Global LNG production increased 12% from November to December 2009, but more than twice that volume of new supply is set to hit the market this year. That is the conclusion of a recent report by Houston-based Waterborne Energy, Inc., which closely follows the LNG and LPG markets.
"The LNG industry is currently moving into the largest global LNG production bubble the world has ever seen," said Steve Johnson, Waterborne's president. In a recent edition of its Waterborne Global LNG Production Tracker proprietary reporting tool, the company predicted that global LNG production will grow a staggering 26% year-on-year in 2010. The increase stems primarily from the large number of liquefaction trains commissioned in 2009 that will reach a full calendar year of production. Adding to global capacity will be new project start-ups in Qatar, Peru, and Yemen.
'The LNG industry is currently moving into the largest global LNG production bubble the world has ever seen.'
As the graph below shows, global LNG production has been on a steady upswing since mid-2009. The growth curve became steeper last November as plants commissioned earlier in the year began to operate at capacity. Waterborne expects this trend to continue through 2010 -- albeit at a more gradual rate -- with global monthly production staying above the 900-Bcf mark until mid-late summer, when it could surpass 1,000 Bcf.
Since last April, five additional liquefaction trains have reached or exceeded production capacity and are processing nearly 1.6 trillion cubic feet (tcf) of natural gas. These trains producing at or above capacity include Sakhalin Train 1 in Russia (230 bcf), Qatargas II Train 4 (374 bcf), Sakhalin Train 2 (230 bcf), RasGas Train 3 in Qatar (374 bcf), and Qatargas II Train 5 (374 bcf). Three additional projects began ramping up production in 2009 and should add 522 bcf of liquefaction capacity this year. They include Tangguh trains 1 and 2 in Indonesia (182 bcf each) and Yemen LNG Train 1 (158 bcf). Five other LNG trains representing nearly 1.5 tcf of processing capacity are either starting up (in the case of RasGas 3 Train 7, with 374 Bcf of capacity) or are on track to enter the start-up phase this year. The four remaining trains include Yemen LNG Train 2 (158 bcf), Peru Camisea Train 1 (201 bcf), Qatargas III Train 6 (374 bcf), and Qatargas IV Train 7 (374 bcf). The chart below provides a breakdown of the 3.8 tcf in new global liquefaction capacity for 2009-2010.

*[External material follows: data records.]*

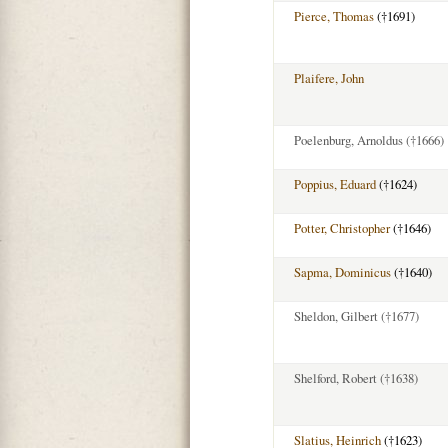
Pierce, Thomas
(†1691)
Plaifere, John
Poelenburg, Arnoldus
(†1666)
Poppius, Eduard
(†1624)
Potter, Christopher
(†1646)
Sapma, Dominicus
(†1640)
Sheldon, Gilbert
(†1677)
Shelford, Robert
(†1638)
Slatius, Heinrich
(†1623)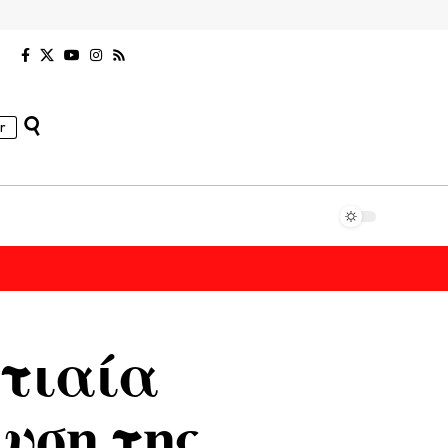
r
ντιαία
υση της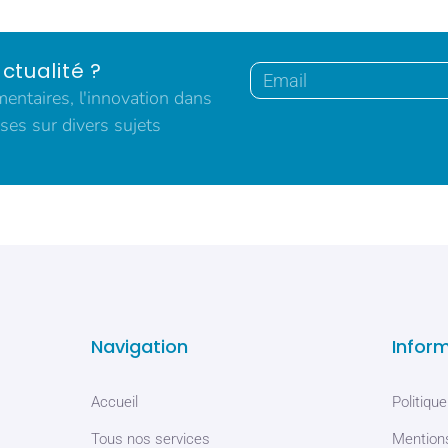
ctualité ?
ntaires, l'innovation dans
ses sur divers sujets
Navigation
Infor
Accueil
Politique
Tous nos services
Mentions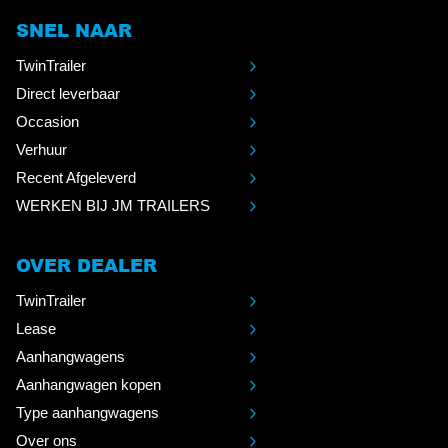
SNEL NAAR
TwinTrailer
Direct leverbaar
Occasion
Verhuur
Recent Afgeleverd
WERKEN BIJ JM TRAILERS
OVER DEALER
TwinTrailer
Lease
Aanhangwagens
Aanhangwagen kopen
Type aanhangwagens
Over ons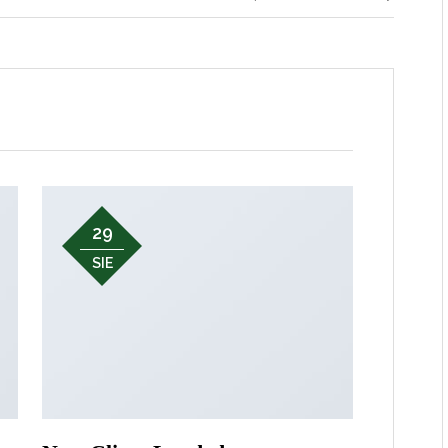
29
SIE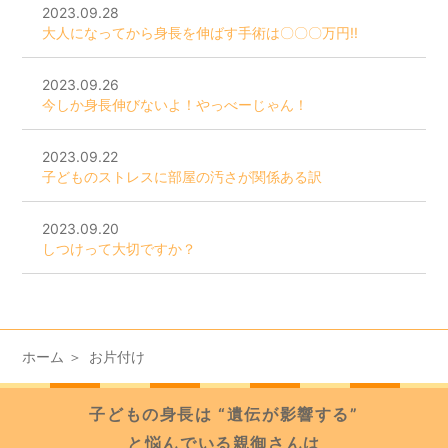
2023.09.28
大人になってから身長を伸ばす手術は〇〇〇万円!!
2023.09.26
今しか身長伸びないよ！やっべーじゃん！
2023.09.22
子どものストレスに部屋の汚さが関係ある訳
2023.09.20
しつけって大切ですか？
ホーム
お片付け
子どもの身長は “遺伝が影響する”
と悩んでいる親御さんは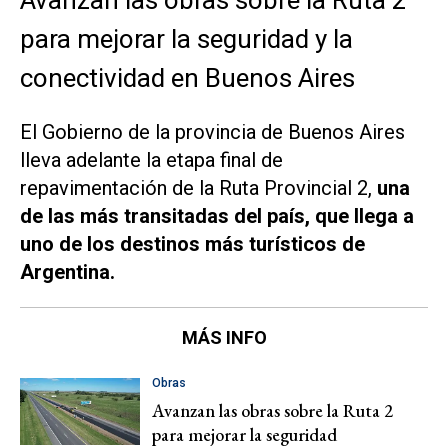
para mejorar la seguridad y la
conectividad en Buenos Aires
El Gobierno de la provincia de Buenos Aires
lleva adelante la etapa final de
repavimentación de la Ruta Provincial 2,
una
de las más transitadas del país, que llega a
uno de los destinos más turísticos de
Argentina.
MÁS INFO
Obras
Avanzan las obras sobre la Ruta 2
para mejorar la seguridad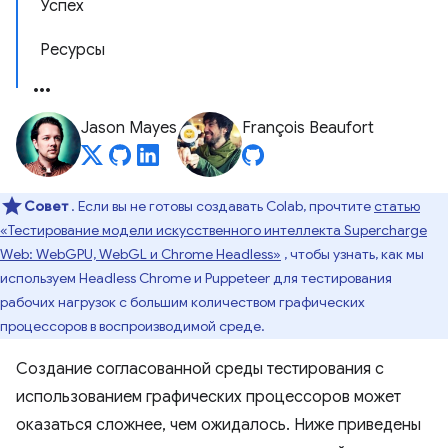
Успех
Ресурсы
Jason Mayes
François Beaufort
Совет
. Если вы не готовы создавать Colab, прочтите
статью
«Тестирование модели искусственного интеллекта Supercharge
Web: WebGPU, WebGL и Chrome Headless»
, чтобы узнать, как мы
используем Headless Chrome и Puppeteer для тестирования
рабочих нагрузок с большим количеством графических
процессоров в воспроизводимой среде.
Создание согласованной среды тестирования с
использованием графических процессоров может
оказаться сложнее, чем ожидалось. Ниже приведены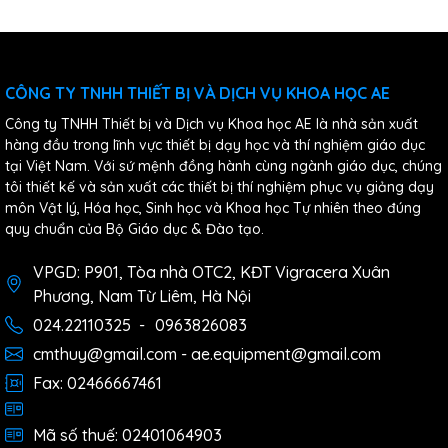
CÔNG TY TNHH THIẾT BỊ VÀ DỊCH VỤ KHOA HỌC AE
Công ty TNHH Thiết bị và Dịch vụ Khoa học AE là nhà sản xuất
hàng đầu trong lĩnh vực thiết bị dạy học và thí nghiệm giáo dục
tại Việt Nam. Với sứ mệnh đồng hành cùng ngành giáo dục, chúng
tôi thiết kế và sản xuất các thiết bị thí nghiệm phục vụ giảng dạy
môn Vật lý, Hóa học, Sinh học và Khoa học Tự nhiên theo đúng
quy chuẩn của Bộ Giáo dục & Đào tạo.
VPGD: P901, Tòa nhà OTC2, KĐT Vigracera Xuân
Phương, Nam Từ Liêm, Hà Nội
024.22110325
-
0963826083
cmthuy@gmail.com - ae.equipment@gmail.com
Fax: 02466667461
Mã số thuế: 02401064903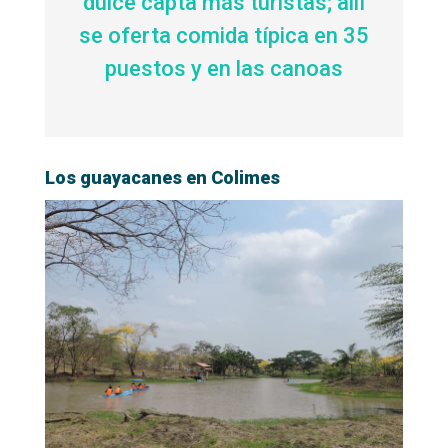
dulce capta más turistas; allí
se oferta comida típica en 35
puestos y en las canoas
Los guayacanes en Colimes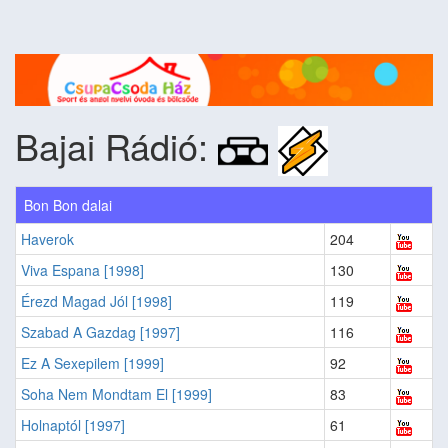
Bajai Rádió:
Bon Bon dalai
Haverok
204
Viva Espana [1998]
130
Érezd Magad Jól [1998]
119
Szabad A Gazdag [1997]
116
Ez A Sexepilem [1999]
92
Soha Nem Mondtam El [1999]
83
Holnaptól [1997]
61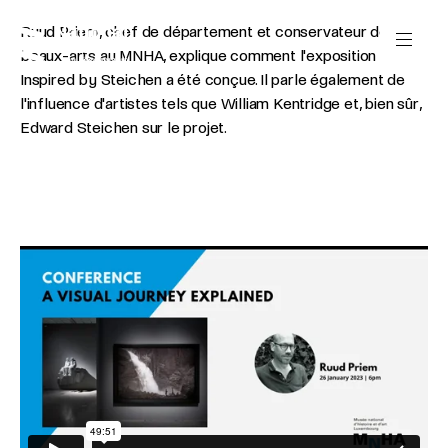
Passer directement au contenu
Panneau de gestion des cookies
Ruud Priem, chef de département et conservateur des
beaux-arts au MNHA, explique comment l'exposition
Inspired by Steichen a été conçue. Il parle également de
l'influence d'artistes tels que William Kentridge et, bien sûr,
Edward Steichen sur le projet.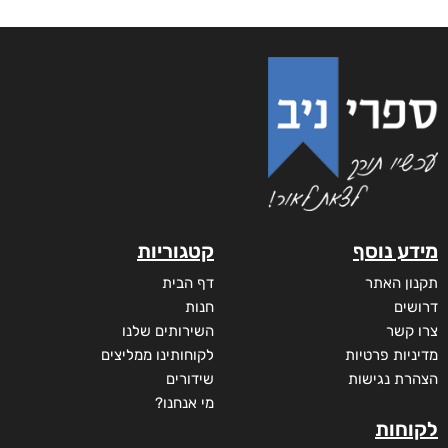
מידע נוסף
קטגוריות
תקנון האתר
דף הבית
דרושים
חנות
צרו קשר
השירותים שלנו
מדיניות פרטיות
לקוחותינו ממליצים
הצהרת נגישות
שידורים
מי אנחנו?
לקוחות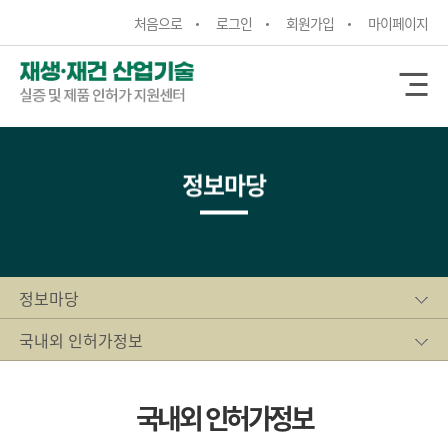
처음으로
로그인
회원가입
마이페이지
정보마당
정보마당
국내외 인허가정보
국내외 인허가정보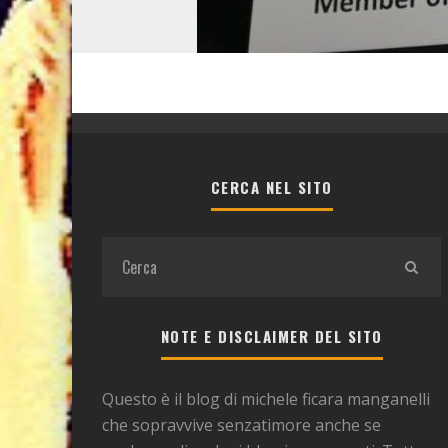
CERCA NEL SITO
NOTE E DISCLAIMER DEL SITO
Questo è il blog di michele ficara manganelli
che sopravvive senzatimore anche se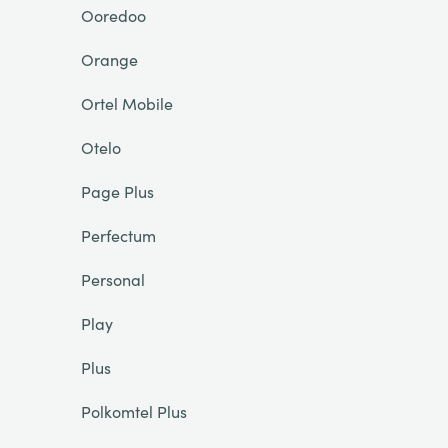
Ooredoo
Orange
Ortel Mobile
Otelo
Page Plus
Perfectum
Personal
Play
Plus
Polkomtel Plus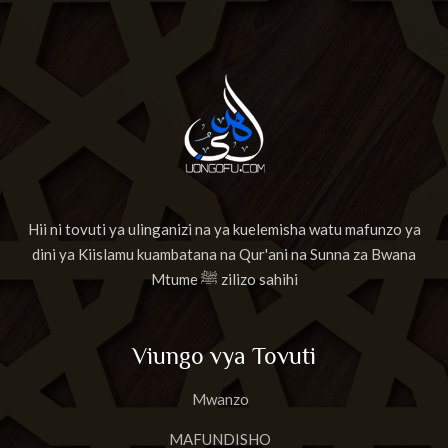
Hii ni tovuti ya ulinganizi na ya kuelemisha watu mafunzo ya
dini ya Kiislamu kuambatana na Qur'ani na Sunna za Bwana
Mtume ﷺ zilizo sahihi
Viungo vya Tovuti
Mwanzo
MAFUNDISHO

The chart below compares projected global LNG production for 2010 with total liquefaction volumes from recent years.
The additional liquefaction capacity is going online during a period of lackluster demand for LNG. Markets that have traditionally been heavily reliant on imports, including Europe and Japan, are approaching the limits of how much LNG they can physically accept. Two factors, solid demand growth in South Korea and China and an unusually cold winter in the Northern Hemisphere, have prevented surplus LNG volumes from becoming even larger. As liquefaction ramps up dramatically and the seasons change, however, ever-increasing supplies of LNG are destined to end up in the only market that can practically receive them: the U.S.
"The growth in 2009 really didn't occur or translate into cargoes on the water until very late in the year," said Johnson. "From this point forward the U.S. should resume its role as the global summer sump for excess volumes, much the way it was prior to 2008. The difference will be the scale of imports will be much greater."
'From this point forward the U.S. should resume its role as the global summer sump for excess volumes, much the way it was prior to 2008. The difference will be the scale of imports will be much greater.'
The situation becomes more interesting when one factors in the strong growth in U.S. natural gas production from emerging shale plays, which are increasingly able to supply traditionally LNG-reliant regions such as the Northeast as pipeline companies expand their gathering and transmission networks. "We are seeing these plays affect domestic pricing which acts as a deterrent when it comes to LNG imports, especially when you have capacity in Europe and Asia at higher netback values," said Johnson.
"The LNG will have to move somewhere, and unless global producers begin to shut-in production, the U.S. is going to get a good slug," Johnson concluded.